Functional validation of genetic variants in paediatric inborn errors of immunity

The Infection and Immunity in Paediatric Patients Research Group at the Vall d'Hebron Research Institute (VHIR), Barcelona, is seeking an outstanding postdoctoral researcher interested in developing competitive applications for the next Marie Sklodowska-Curie Postdoctoral Fellowships (MSCA-PF).

Marie Skłodowska-Curie Actions – Postdoctoral Fellowships (MSCA-PF)

The Marie Skłodowska-Curie Postdoctoral Fellowships (MSCA-PF) are part of the Horizon Europe programme and support postdoctoral researchers in developing an original research and innovation project through international mobility.

The programme aims to strengthen researchers’ careers through excellent science, international collaboration and interdisciplinary experience, while fostering integration in both academic and non-academic environments. The MSCA-PF call is highly competitive and represents an excellent opportunity to attract international talent and support researchers in consolidating their scientific careers through an ambitious mobility-based fellowship.

The 2026 call closes on 09/09/2026 (17:00 Brussels time). For candidates applying to a European Postdoctoral Fellowship, the fellowship duration is from 12 to 24 months.

Full eligibility details: MSCA Postdoctoral Fellowships 2026

Background

Next-generation sequencing has improved the diagnosis of inborn errors of immunity (IEI), but it has also created a growing bottleneck: candidate variants and variants of uncertain significance (VUS) that cannot be translated into diagnosis, counselling or targeted treatment without functional evidence. This is especially relevant in children with severe infection susceptibility, immune dysregulation, cytopenias, autoinflammation, combined immunodeficiency or complex syndromic presentations.
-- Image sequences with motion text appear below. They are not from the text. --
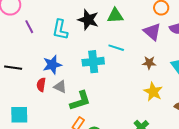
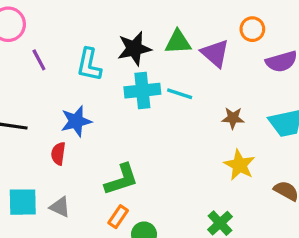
black star: (88, 20) -> (134, 49), turned -30
purple triangle: (152, 32) -> (215, 53), moved
cyan cross: (93, 62) -> (142, 91), moved
gray triangle: (60, 87) -> (60, 207), moved

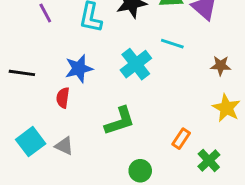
cyan cross: (142, 91) -> (136, 64), moved, turned -32
cyan square: (23, 202) -> (31, 142), turned -36
orange rectangle: (118, 217) -> (181, 139), moved

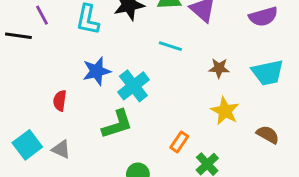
cyan cross: (136, 64) -> (133, 86), moved
blue star: (79, 69) -> (97, 71), moved
black line: (22, 73) -> (18, 36), moved

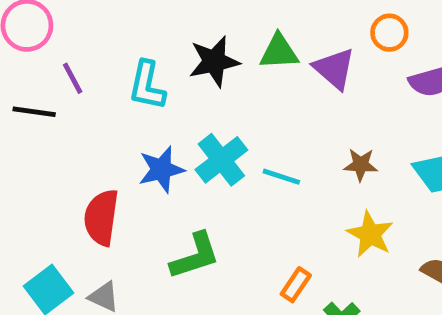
cyan line: (170, 46) -> (281, 177), moved
cyan cross: (133, 86) -> (221, 160), moved
red semicircle: (60, 101) -> (101, 217), size x1.6

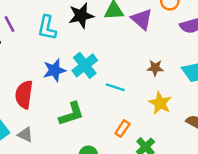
cyan line: (281, 177) -> (115, 87), moved

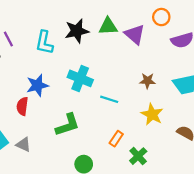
cyan cross: (85, 65) -> (80, 78), turned -30
blue star: (54, 70) -> (37, 85), moved
red semicircle: (24, 95) -> (22, 106), size x0.7

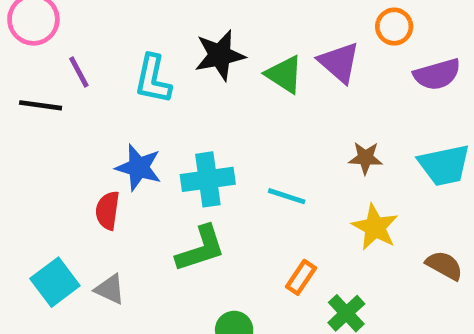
green triangle: (108, 26) -> (284, 74), moved, turned 36
cyan cross: (80, 78) -> (208, 179), moved, turned -30
blue star: (37, 85) -> (139, 167), turned 30

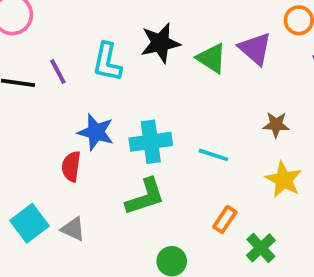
purple line: (79, 72) -> (58, 71), moved

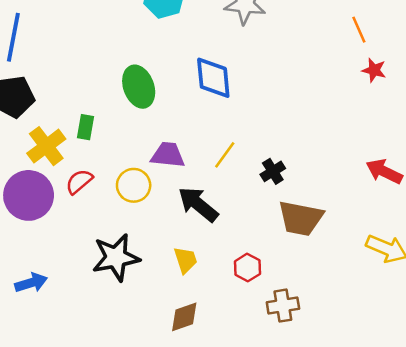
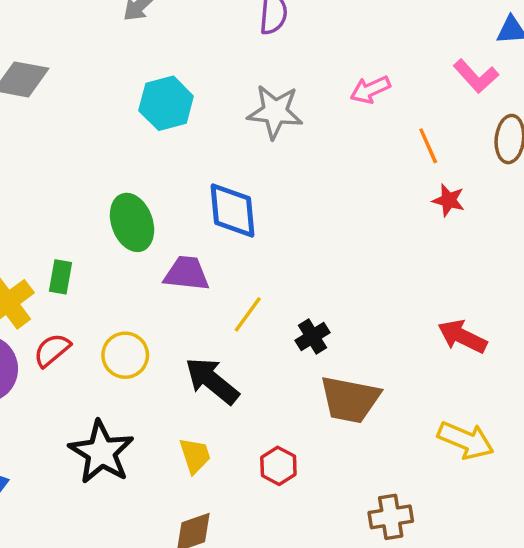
purple trapezoid: (168, 155) -> (186, 273), moved
black star: (116, 257) -> (101, 452), turned -30
brown cross: (283, 306) -> (391, 517), moved

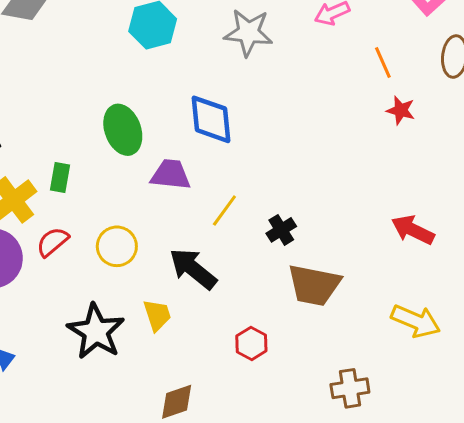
yellow trapezoid: (195, 456) -> (157, 315), moved

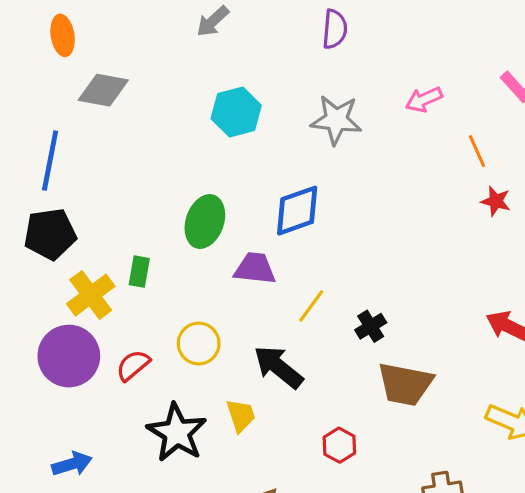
blue diamond: (211, 119) -> (297, 211), turned 76
green ellipse: (123, 130) -> (205, 222), turned 39
red semicircle: (53, 242) -> (133, 365), moved

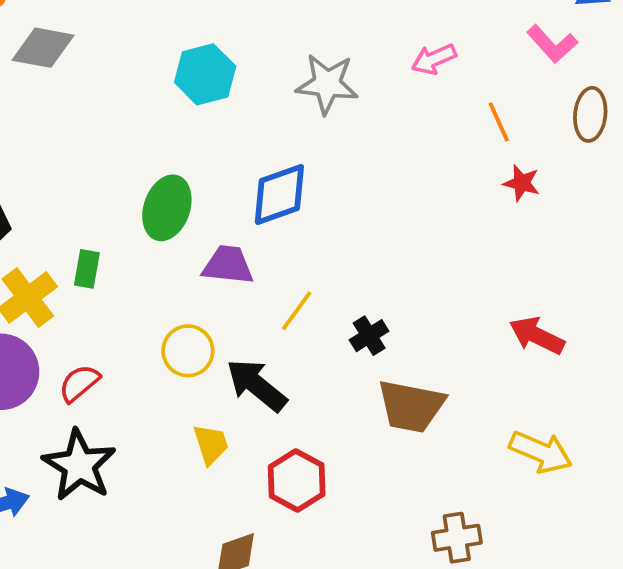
yellow circle: (199, 343) -> (188, 351), moved
black star: (177, 433) -> (79, 465), moved
red hexagon: (339, 445) -> (297, 480), moved, size x1.4

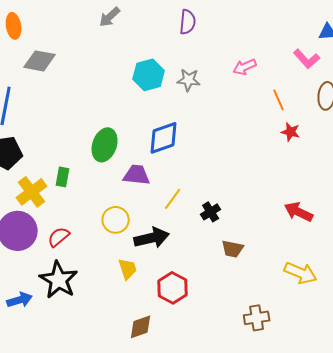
cyan hexagon: (205, 74) -> (149, 75), moved
gray star: (327, 84) -> (189, 80), size x0.7
black arrow: (257, 385) -> (152, 238), turned 128
brown trapezoid: (411, 406) -> (233, 249), size x0.6

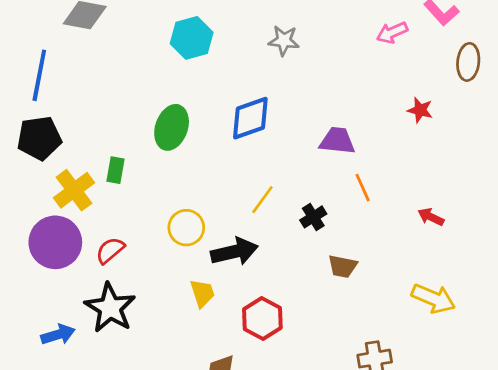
pink arrow: (245, 67) -> (392, 33), moved
cyan hexagon: (149, 75) -> (192, 38), moved
orange line: (279, 100) -> (363, 188), moved
purple trapezoid: (137, 175) -> (337, 141), moved
red arrow: (299, 212) -> (431, 217), size x0.7

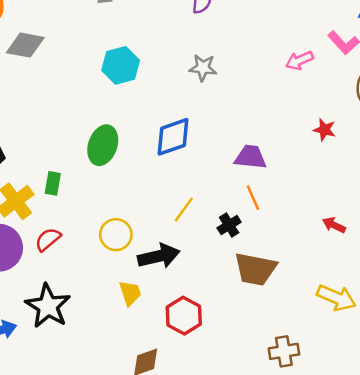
orange line: (363, 188) -> (253, 198), moved
red semicircle: (110, 250) -> (48, 239), moved
brown trapezoid: (343, 266) -> (255, 269), size x1.6

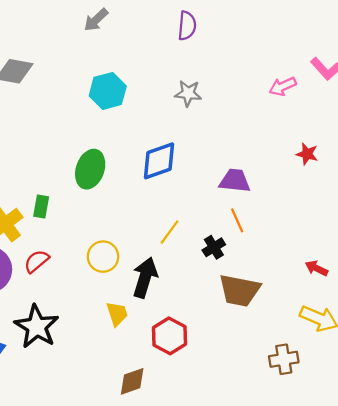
red arrow: (334, 225) -> (316, 268), moved
black arrow: (159, 256) -> (145, 278), turned -60
brown cross: (284, 351) -> (284, 359), moved

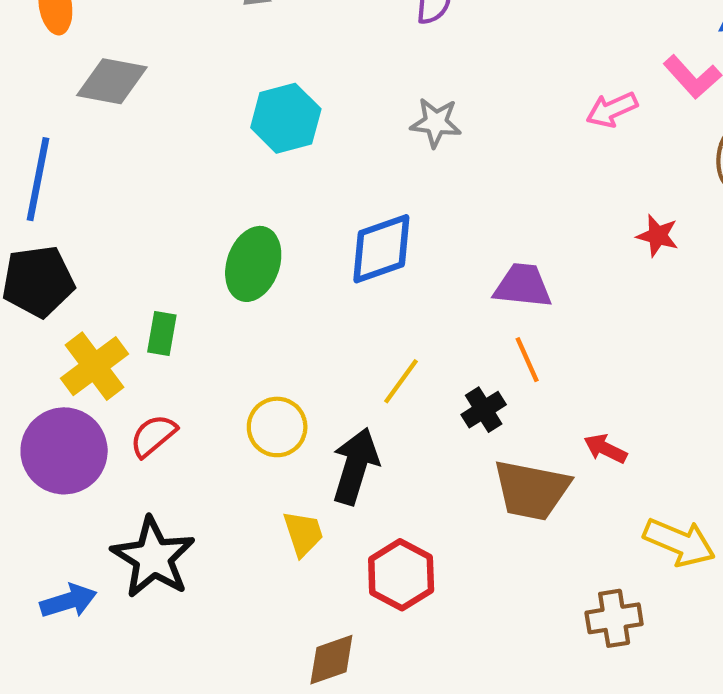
red arrow: (316, 268) -> (605, 449), moved

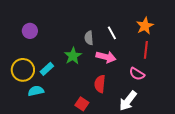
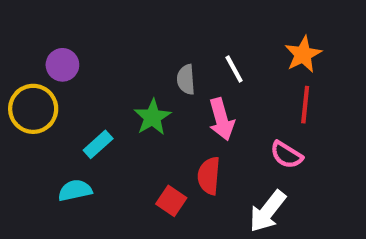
pink arrow: (106, 57) -> (221, 119), turned 60
yellow circle: (23, 70) -> (33, 109), moved
red square: (82, 104) -> (171, 201), moved

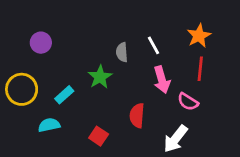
yellow circle: (33, 109) -> (22, 89), moved
pink arrow: (221, 119) -> (162, 80), moved
red square: (171, 201) -> (99, 136), moved

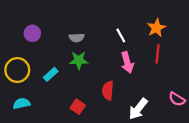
gray semicircle: (122, 52) -> (77, 38), moved, turned -88
green star: (100, 77) -> (79, 60), turned 30
pink semicircle: (188, 102) -> (177, 99), moved
cyan semicircle: (49, 125) -> (22, 103), moved

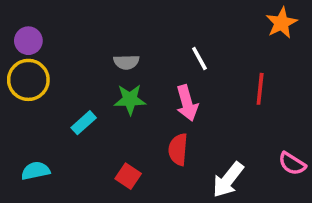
orange star: (156, 28) -> (281, 23), moved
purple circle: (32, 33) -> (28, 41), moved
pink arrow: (127, 62) -> (187, 103), moved
yellow circle: (17, 70) -> (28, 80), moved

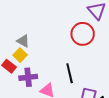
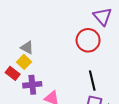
black line: (70, 73) -> (92, 81), moved

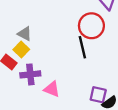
black line: (92, 81) -> (82, 47), moved

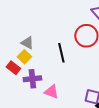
black line: (82, 47) -> (61, 53), moved

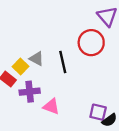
gray triangle: (27, 43) -> (36, 59), moved

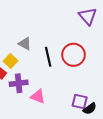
red circle: (91, 43) -> (74, 55), moved
gray triangle: (36, 59) -> (25, 44), moved

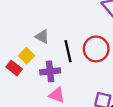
purple cross: (19, 83) -> (50, 71), moved

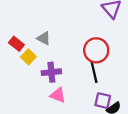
black line: (68, 51) -> (94, 72), moved
red rectangle: (14, 68) -> (16, 44), moved

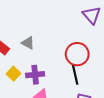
yellow square: (28, 57) -> (14, 74), moved

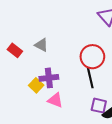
yellow square: (14, 74) -> (36, 85), moved

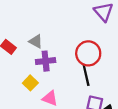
purple cross: (49, 78) -> (46, 61), moved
The project will build on the pediatric IEI programme, the Advanced Immunology Testing Laboratory and the joint laboratory activity established between the Infection and Immunity in Pediatric Patients Research Group (I2P2-RG) and the Translational Immunology at VHIR. It will combine deep clinical phenotyping, advanced immunophenotyping, primary human cell assays, engineered cellular systems and selected in vivo models to move from genomic suspicion to experimentally supported pathogenicity.

Objective

• Establish a structured VUS validation pipeline integrating phenotype, segregation, genomic/structural variant analysis, transcript-level evidence, immune profiling and ACMG/AMP-oriented interpretation.

• Develop patient-derived functional assays using PBMCs, lymphocyte subsets, neutrophils and/or fibroblasts, with readouts adapted to the suspected pathway.

• Interrogate priority pathways relevant to IEI, including JAK/STAT, NF-kB, PI3K-AKT/mTOR, lymphocyte activation, antibody deficiency and oxidative burst/host-defence mechanisms.

• Generate complementary human models, including stimulated primary cells, immortalised or CRISPR-edited cell systems, rescue/overexpression experiments and multi-omics readouts where appropriate.

• Use selected animal or preclinical models, according to biological plausibility and feasibility, to assess immune development, infection susceptibility or inflammatory phenotypes in vivo.

• Translate validated results into variant reclassification, genotype-phenotype refinement, diagnostic reporting and precision therapeutic decisions for children with IEI.

The Group

Research Group, led by Dr Pere Soler-Palacín, focuses on paediatric infectious diseases and immunodeficiencies, with a strong translational orientation from bedside phenotyping to laboratory validation and personalised management. The group studies congenital errors of immunity, severe and unusual infections, immune dysregulation, biomarkers, targeted therapies and diagnostic innovation.

The group coordinates an Advanced Immunology Testing Laboratory and works in a shared laboratory ecosystem with the Translational Immunology group at VHIR. This setting provides access to well-characterised paediatric IEI cohorts, clinical samples, immunophenotyping platforms, molecular genetics, bioinformatics, biobank resources, animal facilities and preclinical/functional validation support. In the last year, the group reported 48 publications, 72.9% in Q1 journals, 140 citations, 12 ongoing projects and 16 active clinical trials.

Main responsibilities and duties:

• Collaborate with the Translational Immunology group, creating a joint human immunology/genetics laboratory setting for IEI variant prioritisation and functional validation Methodological publications, validated reusable code or data models, and a roadmap for clinically safe deployment of IEI screening tools.
• Focus on primary immune-cell assays, advanced flow cytometry and phospho-flow, cytokine and Luminex assays, ELISA, Western blotting, transcript/cDNA analysis, cell culture, genome editing, structural variant interpretation or animal/preclinical modelling.
• Validate functional workflows, mechanistic studies of selected genes or pathways, publications linking genotype to immune phenotype, and clinically actionable evidence for diagnosis and treatment.